Robert Abrams, Attorney-General (Lawrence L. Doolittle of counsel), for respondent.
These are 18 petitions in the nature of CPLR article 78 proceedings which seek to review the determinations of the respondent, by which determinations respondent refused to transfer and appoint petitioners to the Division of the State Police, on the ground that such determinations were arbitrary, capricious and an abuse of discretion, and on the further ground that petitioners were denied due process of law. This court will consider all of these petitions in one opinion.
Petitioners are all members of the Long Island State Parkway Police or the Niagara State Parkway Police, and each is an organization governed by the provisions of section 1 of chapter 276 of the Laws of 1979. Pursuant to said statute, the functions of the Long Island State Parkway Police and the Niagara State Parkway Police were transferred to the Division of State Police and the Superintendent thereof. Section 2 of said statute provided that: "[A]ll such employees who meet such standards and qualifications as may be established by the superintendent of state police and who shall not have attained the age of fifty-five on or before December thirty-first nineteen hundred seventy-eight, and who make application not later than ninety days following the date upon which this act shall become law, shall be transferred to and appointed members of the division of state police on the effective date of the transfer of functions."
Petitioners, pursuant to the statute, applied and were interviewed by representatives of the State Police and an investigation was conducted for the purpose of determining whether petitioners met the standards and qualifications to become members of the State Police. On December 24, 1979, petitioners received letters from the Division of State Police notifying them that the Superintendent had determined that they did not meet the eligibility requirements for members of the Division of State Police and, therefore, no appointment could be made in their cases.
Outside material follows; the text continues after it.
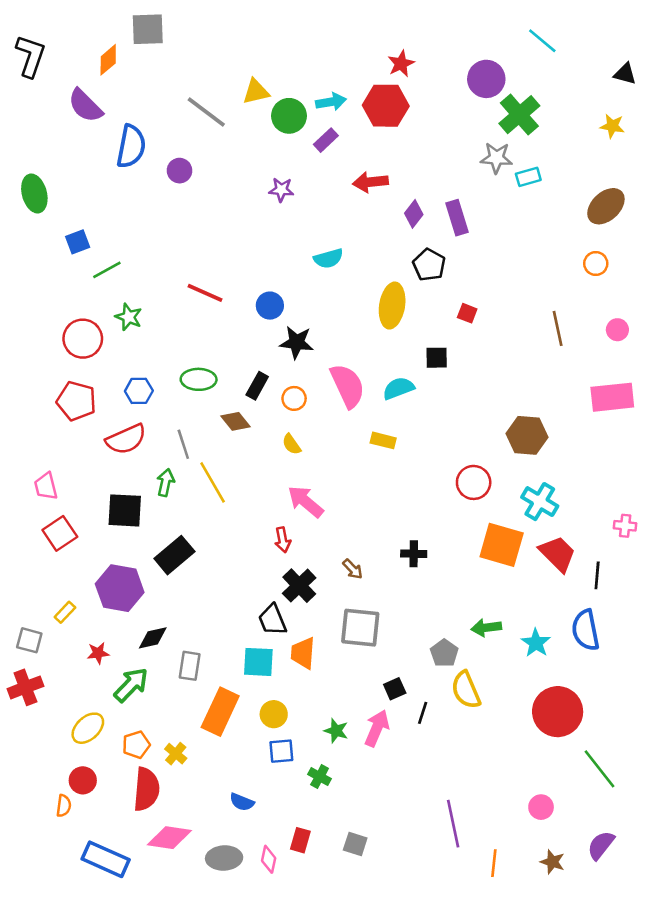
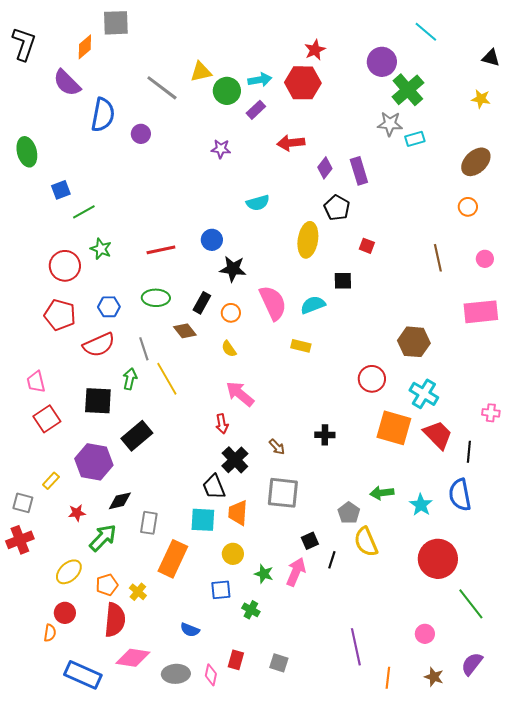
red line: (205, 293) -> (161, 250), moved, turned -36
yellow circle: (274, 714) -> (233, 554), moved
Respondent met with each of the petitioners, except petitioner Bivona, on December 31, 1979 and explained why their applications were not being accepted and cited section 2 of the statute as aforesaid.
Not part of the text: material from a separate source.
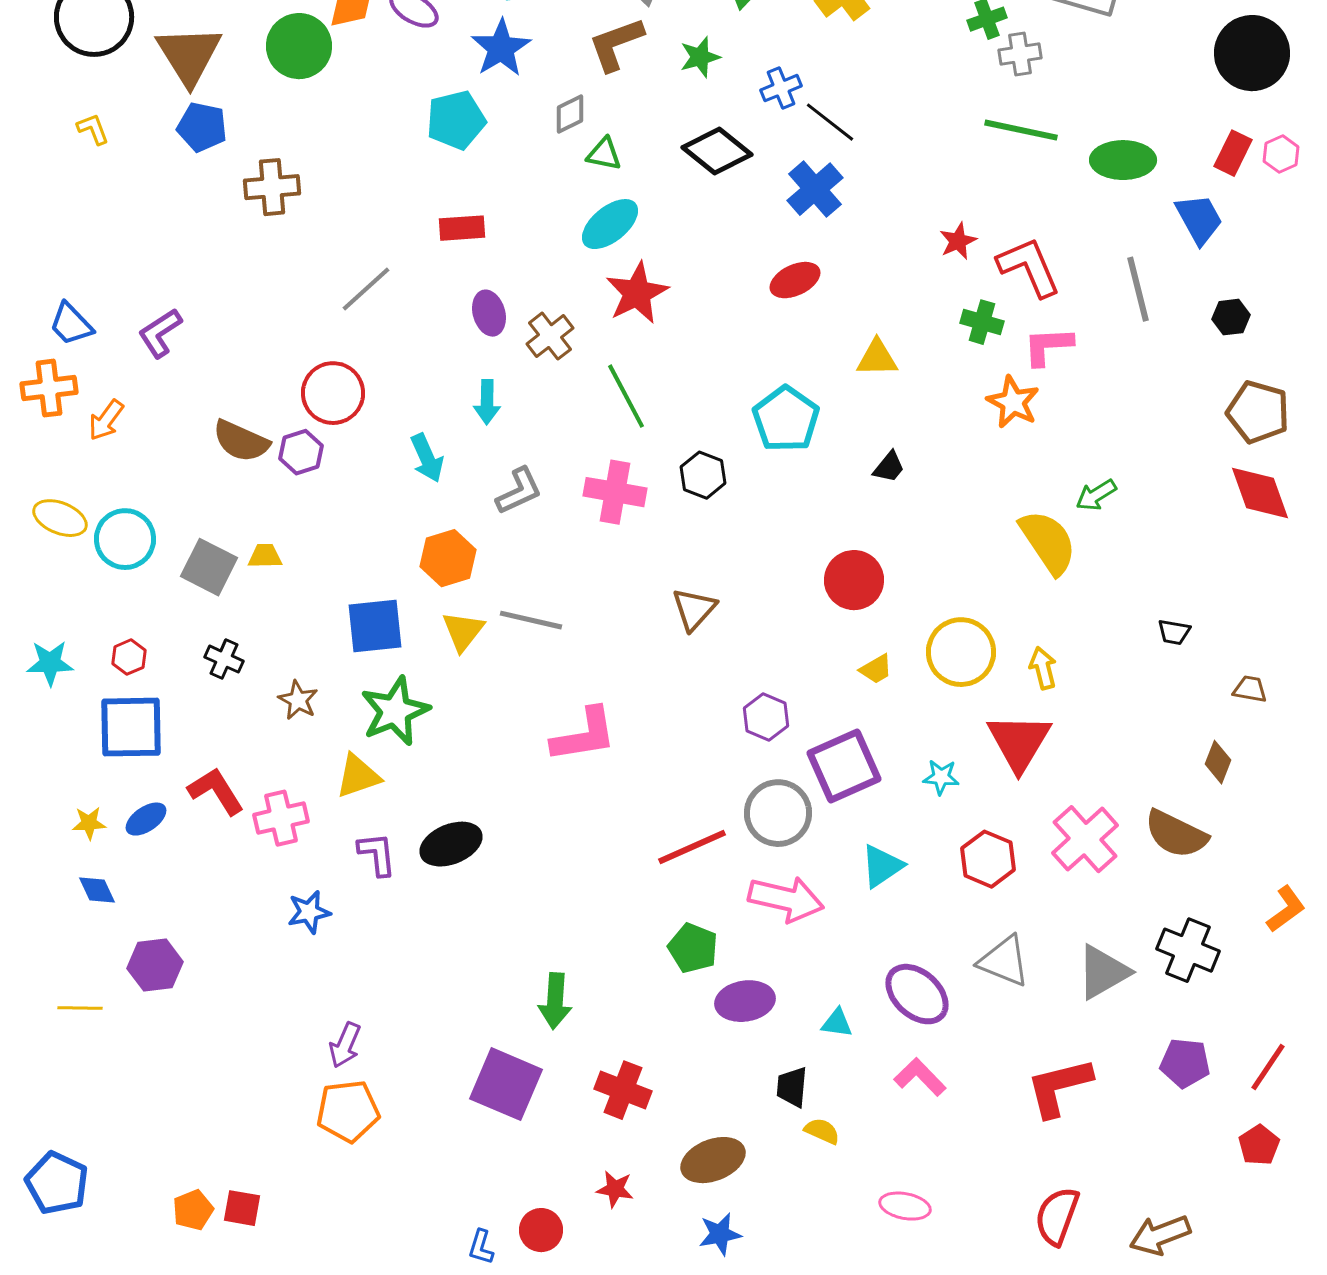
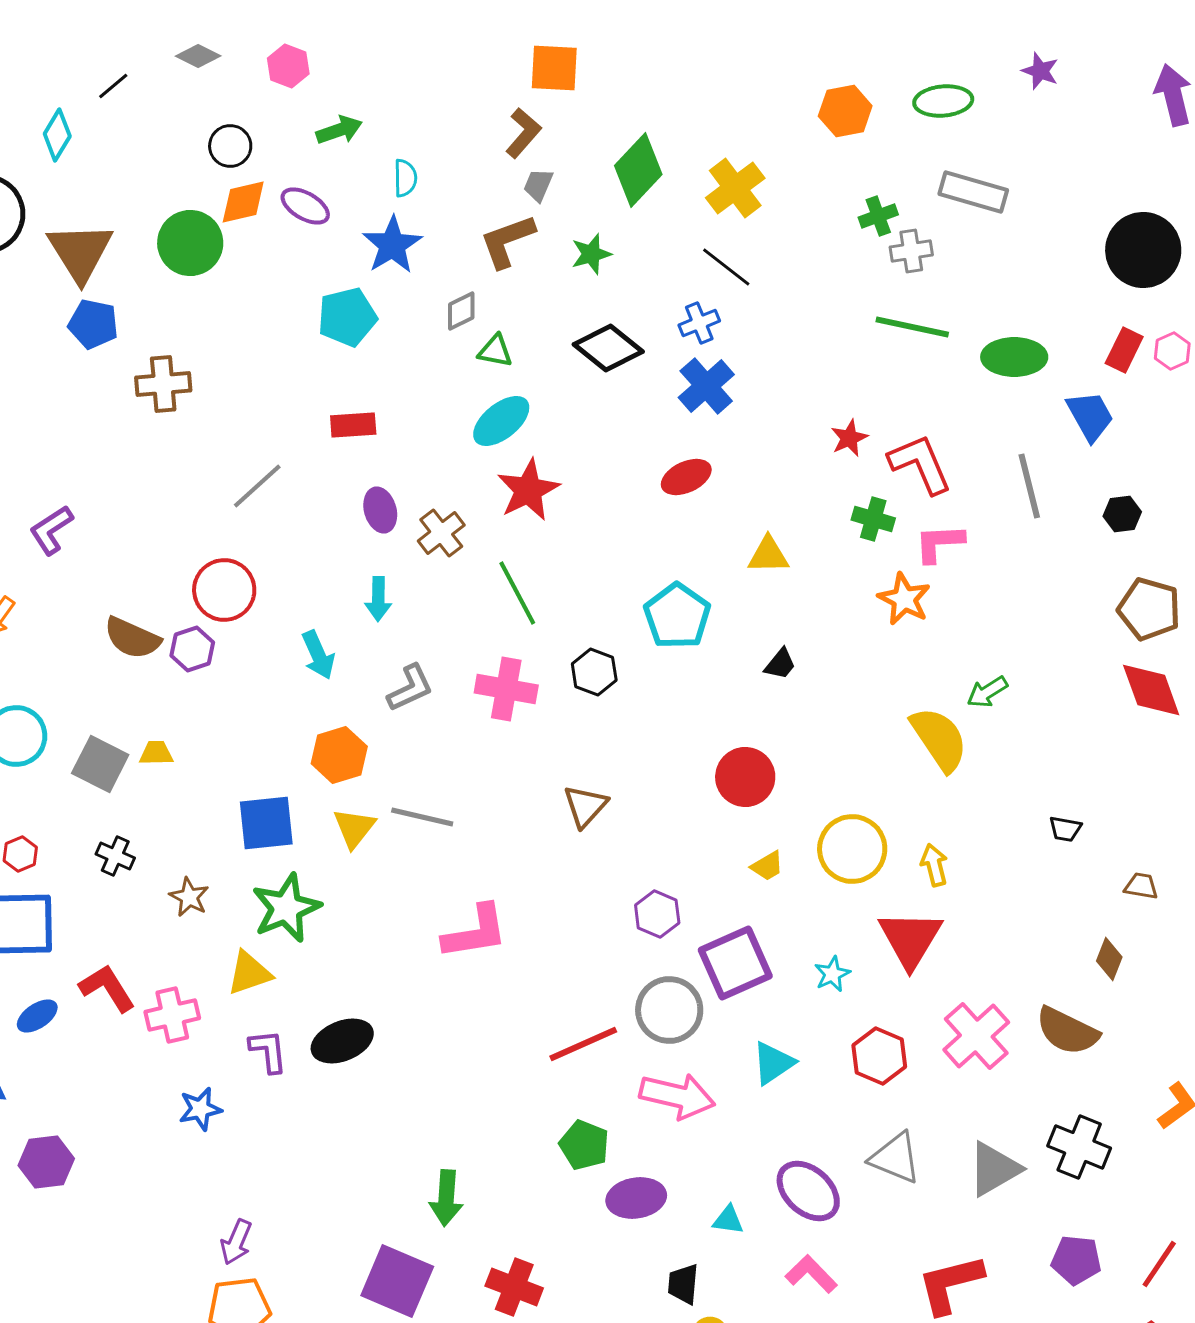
blue cross: (781, 88) -> (699, 323), moved
black line: (830, 122) -> (726, 267), moved
cyan star: (941, 777) -> (832, 974), turned -30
Petitioners contend that the respondent's refusal to appoint them as members of the Division of State Police has deprived them of their property without due process of law, and further, that respondent's determinations that petitioners failed to meet standards and qualifications relating to good moral character and physical standards were arbitrary and capricious.
This court cannot agree with the contentions of the petitioners. The petitioners do not have a vested property right to be appointed to the Division of State Police. They will, pursuant to the statute, remain employed by their present employer without diminution in wages or benefits. Further, respondent submitted an affidavit which sets forth that specific reasons were given each of the petitioners in personal interviews by officials of the Division of State Police and that the Superintendent of State Police has carefully reviewed the qualifications and merits of each individual petitioner and, in the exercise of discretion, has determined not to grant petitioners' applications.
The Appellate Division, Third Department, in Matter of Shedlock v Connelie ( 66 A.D.2d 433, 434-435, affd 48 N.Y.2d 943) recently stated: "Thus, the superintendent had the power and authority to determine, as a matter of discretion, the `fitness and good moral character' of the petitioner as a qualification of such appointment. The exercise of this discretion, as long as it is rational, it not prohibited by the constitutional provisions relating to civil service".
In this court's opinion, these determinations rest upon a rational basis and will not be disturbed by this court. The petitions are therefore denied.